Last week we talked about how holistic medicine can help older patients. But a review of 31 different published articles as old as 2008 has shown that acupuncture is relatively effective with low risk in pediatric cases as well.
“A lot of kids are medication-sensitive, and acupuncture doesn’t have the side effects of medication,” explains Cleveland Clinic Children’s Hospital physical medicine and rehabilitation specialist Benjamin Katholi, MD.
Therefore, acupuncture may be a good solution for children suffering from a wide range of mental or physical problems.
Shakuju Therapy for children
Image above: The hand of Kobayashi Sensei who founded Shakuju Therapy
The review doesn’t mention use of non-invasive or insertive styles of acupuncture like I practice. Read my blog post on Shakuju Therapy and needles used to learn about how successful acupuncture does not necessarily require the needles to actually puncture the skin.

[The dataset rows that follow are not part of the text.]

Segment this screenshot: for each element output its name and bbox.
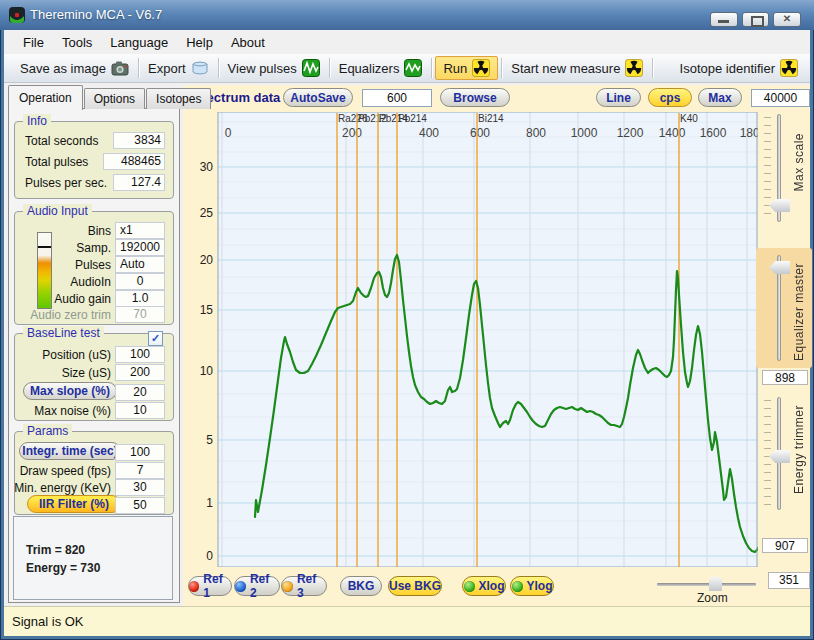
- isotope-marker-label: K40: [680, 113, 698, 124]
- y-axis-tick-label: 30: [200, 160, 214, 174]
- x-axis-tick-label: 1000: [571, 126, 598, 140]
- x-axis-tick-label: 1200: [617, 126, 644, 140]
- export-scroll-icon: [191, 59, 209, 77]
- tab-options[interactable]: Options: [84, 88, 145, 109]
- audio-gain-value[interactable]: 1.0: [115, 290, 165, 307]
- pulses-value[interactable]: Auto: [115, 256, 165, 273]
- radiation-icon: [780, 59, 798, 77]
- close-button[interactable]: ✕: [773, 12, 801, 27]
- line-button[interactable]: Line: [596, 88, 641, 107]
- audio-zero-trim-value[interactable]: 70: [115, 306, 165, 323]
- spectrum-header: Spectrum data AutoSave 600 Browse Line c…: [183, 85, 810, 111]
- browse-button[interactable]: Browse: [440, 88, 510, 107]
- bins-value[interactable]: x1: [115, 222, 165, 239]
- menu-help[interactable]: Help: [177, 32, 222, 53]
- max-button[interactable]: Max: [698, 88, 742, 107]
- menu-file[interactable]: File: [14, 32, 53, 53]
- equalizers-button[interactable]: Equalizers: [333, 57, 429, 79]
- toolbar-separator: [431, 58, 432, 78]
- max-slope-value[interactable]: 20: [115, 384, 165, 401]
- close-icon: ✕: [774, 13, 800, 24]
- export-button[interactable]: Export: [142, 57, 215, 79]
- pulses-per-sec-value[interactable]: 127.4: [113, 174, 165, 191]
- zoom-slider[interactable]: [657, 583, 756, 586]
- x-axis-tick-label: 200: [342, 126, 362, 140]
- menu-language[interactable]: Language: [101, 32, 177, 53]
- params-group-title: Params: [23, 424, 72, 438]
- file-number-input[interactable]: 600: [362, 89, 432, 107]
- menu-about[interactable]: About: [222, 32, 274, 53]
- right-slider-column: Max scale Equalizer master 898 Energy tr…: [758, 85, 810, 606]
- title-bar[interactable]: Theremino MCA - V6.7 ✕: [0, 0, 814, 30]
- isotope-identifier-button[interactable]: Isotope identifier: [674, 57, 804, 79]
- audioin-label: AudioIn: [70, 275, 111, 289]
- max-slope-button[interactable]: Max slope (%): [23, 382, 117, 400]
- samp-value[interactable]: 192000: [115, 239, 165, 256]
- green-led-icon: [512, 581, 523, 592]
- min-energy-label: Min. energy (KeV): [14, 481, 111, 495]
- audio-input-group-title: Audio Input: [23, 204, 92, 218]
- isotope-marker-label: Pb214: [398, 113, 427, 124]
- integr-time-value[interactable]: 100: [115, 444, 165, 461]
- menu-tools[interactable]: Tools: [53, 32, 101, 53]
- maximize-button[interactable]: [742, 12, 769, 27]
- integr-time-button[interactable]: Integr. time (sec): [19, 442, 121, 460]
- ref2-label: Ref 2: [250, 572, 279, 600]
- trim-energy-box: Trim = 820 Energy = 730: [13, 516, 173, 600]
- position-us-value[interactable]: 100: [115, 346, 165, 363]
- size-us-value[interactable]: 200: [115, 364, 165, 381]
- save-as-image-button[interactable]: Save as image: [14, 57, 135, 79]
- run-label: Run: [443, 61, 467, 76]
- zoom-slider-label: Zoom: [697, 591, 728, 605]
- ylog-label: Ylog: [527, 579, 553, 593]
- bins-label: Bins: [88, 224, 111, 238]
- zoom-slider-thumb[interactable]: [709, 575, 722, 591]
- use-bkg-button[interactable]: Use BKG: [388, 576, 442, 596]
- x-axis-tick-label: 0: [225, 126, 232, 140]
- ref3-button[interactable]: Ref 3: [281, 576, 327, 596]
- run-button[interactable]: Run: [435, 56, 498, 80]
- total-pulses-label: Total pulses: [25, 155, 88, 169]
- audioin-value[interactable]: 0: [115, 273, 165, 290]
- draw-speed-value[interactable]: 7: [115, 462, 165, 479]
- iir-filter-button[interactable]: IIR Filter (%): [27, 495, 121, 513]
- xlog-button[interactable]: Xlog: [462, 576, 506, 596]
- ylog-button[interactable]: Ylog: [510, 576, 554, 596]
- ref2-button[interactable]: Ref 2: [234, 576, 280, 596]
- audio-input-group: Audio Input Bins x1 Samp. 192000 Pulses …: [14, 211, 174, 325]
- ref1-button[interactable]: Ref 1: [188, 576, 232, 596]
- energy-trimmer-thumb[interactable]: [769, 450, 790, 463]
- view-pulses-button[interactable]: View pulses: [222, 57, 326, 79]
- iir-filter-value[interactable]: 50: [115, 497, 165, 514]
- toolbar-separator: [218, 58, 219, 78]
- minimize-button[interactable]: [710, 12, 738, 27]
- start-new-measure-button[interactable]: Start new measure: [505, 57, 649, 79]
- zoom-value[interactable]: 351: [768, 572, 810, 589]
- baseline-checkbox[interactable]: ✓: [148, 331, 163, 346]
- total-seconds-value[interactable]: 3834: [113, 132, 165, 149]
- y-axis-tick-label: 25: [200, 206, 214, 220]
- total-pulses-value[interactable]: 488465: [103, 153, 165, 170]
- x-axis-tick-label: 1800: [740, 126, 758, 140]
- toolbar-separator: [652, 58, 653, 78]
- max-noise-value[interactable]: 10: [115, 402, 165, 419]
- energy-trimmer-value[interactable]: 907: [762, 538, 808, 553]
- bkg-button[interactable]: BKG: [340, 576, 382, 596]
- equalizer-value[interactable]: 898: [762, 370, 808, 385]
- samp-label: Samp.: [76, 241, 111, 255]
- ref1-label: Ref 1: [203, 572, 231, 600]
- tab-isotopes[interactable]: Isotopes: [146, 88, 211, 109]
- red-led-icon: [189, 581, 199, 592]
- energy-trimmer-label: Energy trimmer: [792, 405, 806, 494]
- tab-operation[interactable]: Operation: [8, 85, 83, 110]
- autosave-button[interactable]: AutoSave: [283, 88, 353, 107]
- y-axis-tick-label: 20: [200, 253, 214, 267]
- max-scale-thumb[interactable]: [769, 199, 790, 212]
- cps-button[interactable]: cps: [648, 88, 692, 107]
- isotope-marker-label: Bi214: [478, 113, 504, 124]
- y-axis-tick-label: 1: [206, 496, 213, 510]
- max-scale-label: Max scale: [792, 133, 806, 192]
- y-axis-tick-label: 0: [206, 549, 213, 563]
- equalizers-label: Equalizers: [339, 61, 400, 76]
- min-energy-value[interactable]: 30: [115, 479, 165, 496]
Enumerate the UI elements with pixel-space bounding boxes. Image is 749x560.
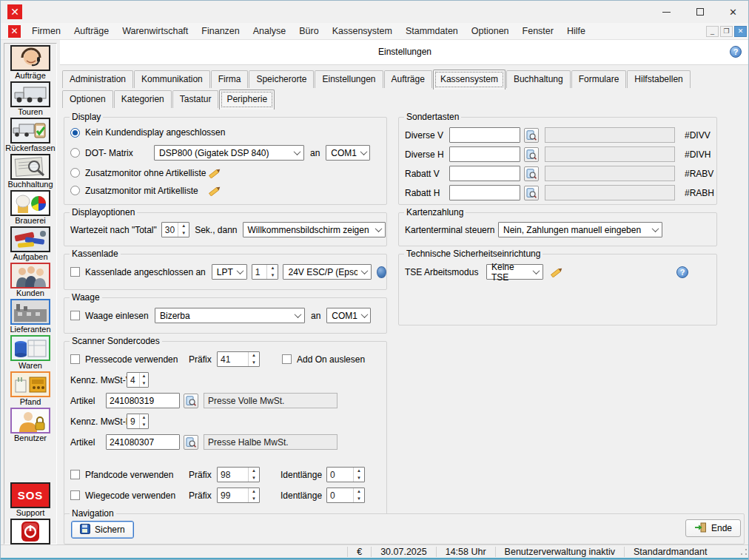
rabatt-v-search-button[interactable] [524,166,539,181]
artikel-h-input[interactable] [106,434,180,450]
wiege-identlaenge-spinner[interactable]: 0 ▲▼ [326,488,365,503]
menu-optionen[interactable]: Optionen [465,23,516,40]
help-icon[interactable]: ? [730,46,742,58]
waage-checkbox[interactable] [70,311,80,320]
radio-zusatzmonitor-mit[interactable] [70,186,80,195]
spinner-up-icon[interactable]: ▲ [354,488,364,496]
mdi-app-icon[interactable]: ✕ [8,25,21,38]
sidebar-item-rueckerfassen[interactable]: Rückerfassen [4,118,56,152]
pencil-icon[interactable] [207,167,222,178]
subtab-optionen[interactable]: Optionen [62,90,113,108]
sidebar-item-support[interactable]: SOS Support [4,482,56,517]
resize-grip[interactable] [739,547,748,556]
mdi-minimize-button[interactable]: _ [706,26,719,37]
menu-analyse[interactable]: Analyse [246,23,292,40]
ende-button[interactable]: Ende [685,519,741,537]
radio-kein-kundendisplay[interactable] [70,128,80,138]
tab-buchhaltung[interactable]: Buchhaltung [506,70,571,88]
spinner-down-icon[interactable]: ▼ [178,230,189,237]
menu-kassensystem[interactable]: Kassensystem [326,23,399,40]
menu-fenster[interactable]: Fenster [516,23,560,40]
tab-hilfstabellen[interactable]: Hilfstabellen [627,70,690,88]
spinner-down-icon[interactable]: ▼ [267,272,278,280]
tab-einstellungen[interactable]: Einstellungen [315,70,383,88]
tab-kommunikation[interactable]: Kommunikation [134,70,210,88]
pfandcode-checkbox[interactable] [70,470,80,479]
waage-port-select[interactable]: COM1 [326,308,371,323]
spinner-up-icon[interactable]: ▲ [354,468,364,475]
spinner-down-icon[interactable]: ▼ [354,475,364,482]
menu-warenwirtschaft[interactable]: Warenwirtschaft [115,23,195,40]
menu-finanzen[interactable]: Finanzen [195,23,246,40]
mwstv-spinner[interactable]: 4 ▲▼ [127,372,149,388]
rabatt-v-input[interactable] [449,166,520,181]
menu-hilfe[interactable]: Hilfe [560,23,592,40]
subtab-kategorien[interactable]: Kategorien [114,90,172,108]
window-maximize-button[interactable] [683,1,716,23]
diverse-v-input[interactable] [449,127,520,143]
spinner-down-icon[interactable]: ▼ [249,360,259,367]
sidebar-item-brauerei[interactable]: Brauerei [4,190,56,225]
spinner-up-icon[interactable]: ▲ [140,414,148,422]
dot-matrix-device-select[interactable]: DSP800 (Gigatek DSP 840) [154,145,304,161]
spinner-up-icon[interactable]: ▲ [267,265,278,272]
spinner-up-icon[interactable]: ▲ [249,468,259,475]
sidebar-item-touren[interactable]: Touren [4,81,56,116]
rabatt-h-input[interactable] [449,185,520,200]
menu-buero[interactable]: Büro [292,23,325,40]
rabatt-h-search-button[interactable] [524,186,539,200]
pressecode-checkbox[interactable] [70,354,80,364]
addon-checkbox[interactable] [282,354,292,364]
pencil-icon[interactable] [207,185,222,196]
window-minimize-button[interactable] [650,1,683,23]
spinner-up-icon[interactable]: ▲ [249,488,259,496]
mdi-restore-button[interactable]: ❐ [720,26,733,37]
window-close-button[interactable]: ✕ [716,1,749,23]
menu-stammdaten[interactable]: Stammdaten [399,23,465,40]
menu-auftraege[interactable]: Aufträge [67,23,115,40]
mwsth-spinner[interactable]: 9 ▲▼ [127,414,149,429]
spinner-down-icon[interactable]: ▼ [249,496,259,503]
subtab-peripherie[interactable]: Peripherie [219,90,275,109]
pencil-icon[interactable] [549,266,564,277]
tab-administration[interactable]: Administration [62,70,133,88]
kartenterminal-select[interactable]: Nein, Zahlungen manuell eingeben [498,222,662,237]
spinner-down-icon[interactable]: ▼ [140,422,148,429]
diverse-h-input[interactable] [449,146,520,162]
menu-firmen[interactable]: Firmen [25,23,67,40]
diverse-v-search-button[interactable] [524,128,539,143]
dot-matrix-port-select[interactable]: COM1 [326,145,370,161]
sidebar-item-benutzer[interactable]: Benutzer [4,408,56,442]
wiegecode-checkbox[interactable] [70,490,80,500]
tab-firma[interactable]: Firma [211,70,249,88]
presse-praefix-spinner[interactable]: 41 ▲▼ [217,351,260,367]
subtab-tastatur[interactable]: Tastatur [172,90,219,108]
wiege-praefix-spinner[interactable]: 99 ▲▼ [217,488,260,503]
mdi-close-button[interactable]: ✕ [734,26,747,37]
spinner-up-icon[interactable]: ▲ [140,373,148,380]
tab-kassensystem[interactable]: Kassensystem [433,70,506,90]
pfand-praefix-spinner[interactable]: 98 ▲▼ [217,467,260,482]
kassenlade-port-select[interactable]: LPT [212,264,247,280]
spinner-down-icon[interactable]: ▼ [354,496,364,503]
total-action-select[interactable]: Willkommensbildschirm zeigen [243,222,386,237]
tab-formulare[interactable]: Formulare [571,70,627,88]
sidebar-item-auftraege[interactable]: Aufträge [4,45,56,80]
tab-speicherorte[interactable]: Speicherorte [249,70,314,88]
kassenlade-test-button[interactable] [377,266,386,278]
sidebar-item-pfand[interactable]: Pfand [4,371,56,406]
pfand-identlaenge-spinner[interactable]: 0 ▲▼ [326,467,365,482]
sidebar-item-kunden[interactable]: Kunden [4,263,56,297]
kassenlade-number-spinner[interactable]: 1 ▲▼ [252,264,279,280]
spinner-up-icon[interactable]: ▲ [249,352,259,360]
waage-device-select[interactable]: Bizerba [155,308,305,323]
spinner-down-icon[interactable]: ▼ [249,475,259,482]
tse-mode-select[interactable]: Keine TSE [486,264,543,280]
kassenlade-protocol-select[interactable]: 24V ESC/P (Epson) [283,264,372,280]
radio-dot-matrix[interactable] [70,148,80,158]
radio-zusatzmonitor-ohne[interactable] [70,168,80,178]
sidebar-item-aufgaben[interactable]: Aufgaben [4,226,56,261]
artikel-v-search-button[interactable] [184,394,198,408]
artikel-h-search-button[interactable] [184,435,198,450]
artikel-v-input[interactable] [106,393,180,408]
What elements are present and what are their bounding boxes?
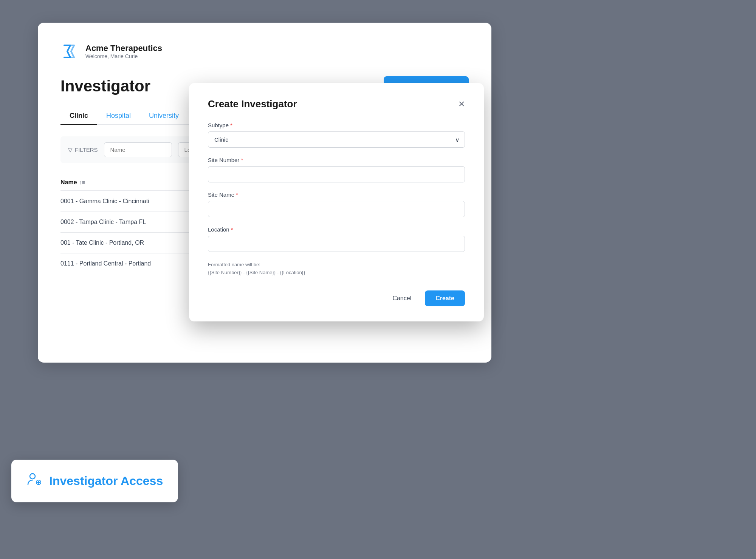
site-name-label: Site Name *: [208, 191, 465, 198]
investigator-access-card[interactable]: Investigator Access: [11, 460, 178, 502]
modal-header: Create Investigator ✕: [208, 98, 465, 110]
location-input[interactable]: [208, 236, 465, 252]
subtype-field: Subtype * Clinic Hospital University ∨: [208, 122, 465, 148]
welcome-text: Welcome, Marie Curie: [85, 53, 162, 59]
sort-icon: ↑≡: [79, 179, 85, 185]
site-number-field: Site Number *: [208, 157, 465, 182]
filters-button[interactable]: ▽ FILTERS: [68, 147, 98, 153]
investigator-access-icon: [26, 471, 43, 491]
subtype-required: *: [230, 122, 232, 128]
location-label: Location *: [208, 226, 465, 233]
access-card-label: Investigator Access: [49, 474, 163, 488]
modal-title: Create Investigator: [208, 98, 297, 110]
subtype-select-wrapper: Clinic Hospital University ∨: [208, 131, 465, 148]
site-name-field: Site Name *: [208, 191, 465, 217]
modal-footer: Cancel Create: [208, 290, 465, 306]
svg-point-0: [30, 474, 35, 479]
site-number-required: *: [241, 157, 243, 163]
modal-create-button[interactable]: Create: [425, 290, 465, 306]
column-name-header: Name ↑≡: [60, 179, 85, 186]
modal-close-button[interactable]: ✕: [458, 99, 465, 109]
tab-hospital[interactable]: Hospital: [97, 107, 140, 124]
app-header: Acme Therapeutics Welcome, Marie Curie: [60, 42, 469, 61]
app-logo-icon: [60, 42, 80, 61]
cancel-button[interactable]: Cancel: [385, 290, 419, 306]
filters-label: FILTERS: [75, 147, 98, 153]
site-number-input[interactable]: [208, 166, 465, 182]
tab-university[interactable]: University: [140, 107, 188, 124]
page-title: Investigator: [60, 77, 150, 95]
location-required: *: [231, 226, 233, 233]
filter-icon: ▽: [68, 147, 73, 153]
format-hint: Formatted name will be: {{Site Number}} …: [208, 261, 465, 277]
subtype-select[interactable]: Clinic Hospital University: [208, 131, 465, 148]
site-name-input[interactable]: [208, 201, 465, 217]
company-info: Acme Therapeutics Welcome, Marie Curie: [85, 43, 162, 59]
format-hint-line1: Formatted name will be:: [208, 261, 465, 269]
company-name: Acme Therapeutics: [85, 43, 162, 53]
subtype-label: Subtype *: [208, 122, 465, 128]
name-filter-input[interactable]: [104, 142, 172, 157]
location-field: Location *: [208, 226, 465, 252]
site-name-required: *: [236, 191, 238, 198]
create-investigator-modal: Create Investigator ✕ Subtype * Clinic H…: [189, 83, 484, 321]
site-number-label: Site Number *: [208, 157, 465, 163]
format-hint-line2: {{Site Number}} - {{Site Name}} - {{Loca…: [208, 269, 465, 277]
tab-clinic[interactable]: Clinic: [60, 107, 97, 125]
logo-area: Acme Therapeutics Welcome, Marie Curie: [60, 42, 162, 61]
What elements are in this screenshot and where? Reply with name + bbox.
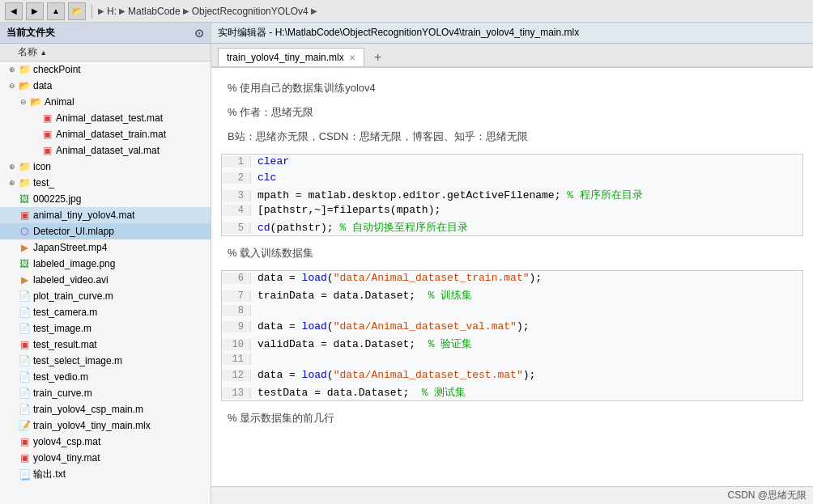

One of the reasons I like this style of acupuncture is that I find it equally effective while being a “gentler” treatment. Often, I’ve been told that Shakuju Therapy just feels like a light tapping. That’s why, unlike with other styles of acupuncture treatment, I feel comfortable treating infants and young children.
Is acupuncture effective for kids?
Yes! A 2015 study from Rush University Medical Center in Chicago recruited 55 children and teens who’d been “miserable for months with chronic pain and gave them up to eight 30-minute treatments. Every one of these kids reported having significantly less pain after receiving acupuncture. The greatest reductions came right away, after the first few sessions, but their pain continued dwindling throughout the trial. They didn’t have any adverse side effects from the treatments either, except feeling slightly tired after a session,” (not a bad thing…many of my patients report feeling so relaxed that they nod off on the table while being treated or nap afterwards). “Their parents also noticed big improvements in their children’s moods, social lives, and ability to focus at school.”
How is an acupuncture treatment for adults different than that of children?
Specific acupuncture points on the body are the same between children and adults. However, like with most medical treatments, children are more sensitive and respond quicker to acupuncture treatments in my experience.
Therefore, the biggest difference in treatment between adults and children is that children require milder and less acupuncture stimulation and often see more immediate results. In addition, pediatric acupuncture that I perform on the very young doesn’t involve any needle insertion at all. My approach varies from using a Teishin needle to specific pediatric tools for gentle stimulating energetic pathways on the body.
Perhaps there’s no reason for children to be afraid of needles, anymore!